Forgiveness a Breath Away
The breath became the gateway to my heart. Because I have learned to stop, sometimes I have felt my heart as an orb of a moonflower on the garden arbor, opening to the sky. I listen to my heartbeat. I let my heart open like a bud, like a leaf unfurling.
I did not plan to forgive the boy who murdered my family. But after five years of stopping, enjoying my breathing, and relaxing every day, I was able to look deeply and understand Eric. He was not a monster, but a boy who had temporarily become a beast when he murdered my family. When I forgave Eric, I felt such a surge of relief that I understood why Jesus said, “Before you enter the temple, forgive.”
Through this insight, I knew Eric was suffering intensely for his actions. And I began to understand that the seeds of violence in our society and in his family partly caused the murders. Eric was serving three consecutive life sentences in prison, with no chance of parole. I began to mentally place myself in his prison cell and hold him gently in my arms. I will never know if this helped him. One day he took a laundry bag and hung himself to death in his cell. When I learned he was dead, I profoundly mourned his passing.
Gratefully, I turned to the refuge of the three jewels — the Buddha, the Dharma, and the Sangha. Realizing that everything changes and that I will sooner or later lose those I love, I began to deeply appreciate the preciousness of each moment. I began washing the dishes as if each one were the baby Buddha, and looking deeply into the eyes of my grandchildren. I allowed my grief to be absorbed by the earth during walking meditation, and felt the earth give back to me, cool grasses soothing the soles of my sometimes weary feet.

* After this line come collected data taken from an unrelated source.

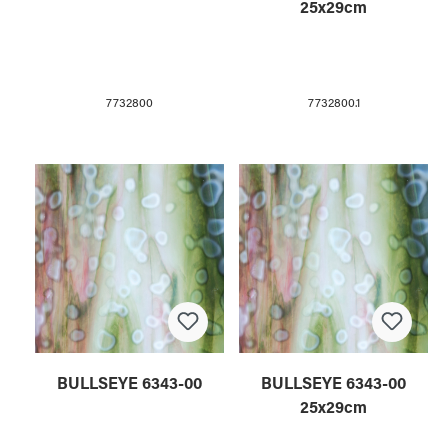
25x29cm
7732800
7732800.1
BULLSEYE 6343-00
BULLSEYE 6343-00
25x29cm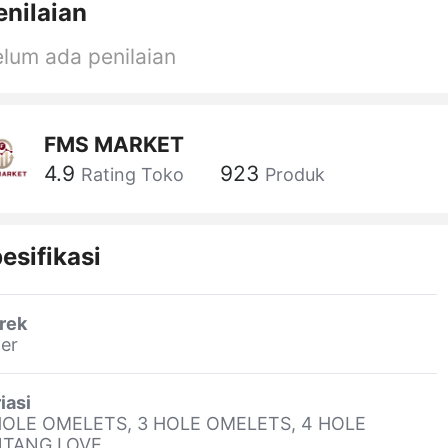
enilaian
lum ada penilaian
FMS MARKET
4.9
923
Rating Toko
Produk
esifikasi
rek
er
iasi
HOLE OMELETS, 3 HOLE OMELETS, 4 HOLE
NTANG LOVE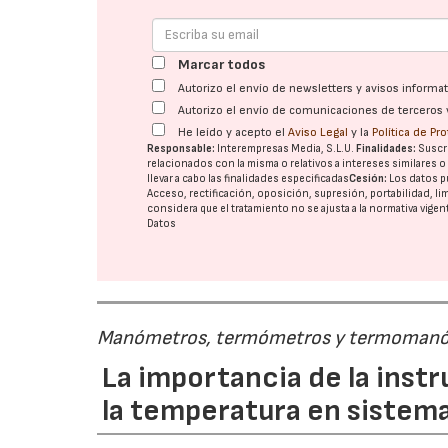
Marcar todos
Autorizo el envío de newsletters y avisos inform
Autorizo el envío de comunicaciones de terceros 
He leído y acepto el
Aviso Legal
y la
Política de Pr
Responsable:
Interempresas Media, S.L.U.
Finalidades:
Suscri
relacionados con la misma o relativos a intereses similares 
llevar a cabo las finalidades especificadas
Cesión:
Los datos p
Acceso, rectificación, oposición, supresión, portabilidad, l
considera que el tratamiento no se ajusta a la normativa vige
Datos
Manómetros, termómetros y termoman
La importancia de la inst
la temperatura en sistema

During seated meditation, when emotions arise, I try to notice and stay with them. As a pain or an itch arises, instead of moving or scratching for relief, I try not giving in to the urge, but just notice the pain or the itch. How refreshing, not to move or scratch! One hot July evening while sitting, I felt a mosquito sink its proboscis into my scalp and feed. Welcome, my friend! I guess you deserve to live, too, I thought. There was never any swelling or itch from that bite.

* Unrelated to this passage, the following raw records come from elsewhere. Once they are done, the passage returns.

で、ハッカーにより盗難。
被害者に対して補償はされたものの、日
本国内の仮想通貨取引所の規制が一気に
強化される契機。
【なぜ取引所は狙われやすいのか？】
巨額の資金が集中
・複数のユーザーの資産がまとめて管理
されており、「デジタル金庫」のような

The Voice of the Bell in Prison
My husband, Philip, and I take a bell to a medium security prison to share our practice with young inmates, some of whom had known Eric, the boy who murdered my family. The small bell with a beautiful sound is the centerpiece of our practice together. The noise of slamming metal doors and the prison public address system is the background even as we sit and walk in silence. Upon hearing the sound of the bell we breathe three times, returning to the moment. The men named themselves Fragrant Lotus Petal Sangha, a place of refuge.
Healing Both Families
I called and talked with Eric’s mother. We cried together over the four needless deaths in our two families. She said that in the thirteen years since the murders, mine was the first phone call regarding her son. She and her husband have been so shunned that they have become invisible to their family and neighbors and friends. She thanked me and asked God to bless me for making the call.

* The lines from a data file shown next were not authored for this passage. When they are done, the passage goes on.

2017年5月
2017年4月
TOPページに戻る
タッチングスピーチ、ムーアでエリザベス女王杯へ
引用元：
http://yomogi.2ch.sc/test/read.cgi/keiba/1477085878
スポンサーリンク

The first holy truth of the Buddha is that life constantly offers up suffering. Life offered me my deeply inadequate self for transformation. I no longer smoke cigarettes and pace the floors, afraid to stop. In fact, now that I’m walking mindfully on the path of joy, everything in the actual world— the rising sun, the sound of sirens, a crying child, the squealing of brakes, a Mozart sonata, even a war — reminds me to breathe, to breathe in a universe that while full of anguish, will always, always breathe with me.